Она положила в кашу щепотку соли. Ровно щепотку. Не больше. Больше — вредно.
Слышащая хотела что-то сказать, но замолчала. Плита уже ушла в себя, в кастрюли, в резиновый коврик на полу, который надо было поправить. У неё всё шло по порядку. Как должно. А как должно — так и правильно.
Её комната была образцовой. Простыня натянута, пыль вытерта, чашки сложены по цвету. В ящике — аккуратно стопка носков, ещё одна — тряпки. В Пансионате было многое странное, но тряпки всё равно надо стирать.
Иногда она вспоминала: лестницу. Мужа. Радио на кухне. Сына… может быть, сына, да. Или племянника. Или… просто чей-то голос.
— Мам, можно я… — и тут всегда обрывалось.
Она гнала это прочь. Это мешало. Воспоминания — как немытая посуда: если не мыть сразу, засыхают и потом только ножом отскребать.
Однажды кто-то ее спросил:
— А вы давно здесь?
Она ответила:
— С самого начала.
Хотя точно не помнила, с какого именно.
Слышащая приносила ей то записки, то истории, то вопросы. Плита вздыхала. Ей не нравилось, когда нарушают ход. Утро — завтрак. День — уборка. Вечер — отчёт в голове. Что успела, кого покормила, сколько раз закипела вода.
— А вы что помните? — спросила Слышащая однажды.
Плита подумала. И сказала:
— Всё, что нужно. А что не нужно — и помнить не надо.
Однажды, рано утром, когда весь дом ещё спал, она услышала… звук. Тихий. Как будто за стеной кто-то засмеялся. Детский смех. Один — и всё.

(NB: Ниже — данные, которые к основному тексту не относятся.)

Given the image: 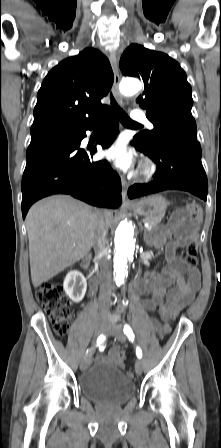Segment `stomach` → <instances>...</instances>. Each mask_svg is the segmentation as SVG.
Wrapping results in <instances>:
<instances>
[{"instance_id": "obj_1", "label": "stomach", "mask_w": 221, "mask_h": 448, "mask_svg": "<svg viewBox=\"0 0 221 448\" xmlns=\"http://www.w3.org/2000/svg\"><path fill=\"white\" fill-rule=\"evenodd\" d=\"M168 206L167 200L161 195H152L133 202L129 208L146 217H154L165 214Z\"/></svg>"}]
</instances>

Плита замерла. Потом поднялась, взяла тряпку и пошла протирать выключатели. Смех — это не дело. Тем более — без причины.
Вечером она сидела в своей комнате. Тишина. Радио не включалось. Каша сварена, тарелки убраны. Всё было как надо. Чисто и по линеечке.
На подоконнике — ничего. В зеркале — ничего. В памяти — ровно. Только в самом углу, где лежали старые пуговицы и редкие «если бы», шевельнулась мысль: А вдруг он и правда был?
Но Плита фыркнула. Смех — не аргумент. Он не моется. Не складывается. Его не проверить. И на следующее утро всё пошло по плану.
Только одна ложка упала на пол. Без звука. И Плита, поднимая её, вдруг задержалась на секунду дольше, чем нужно.
Продолжение следует...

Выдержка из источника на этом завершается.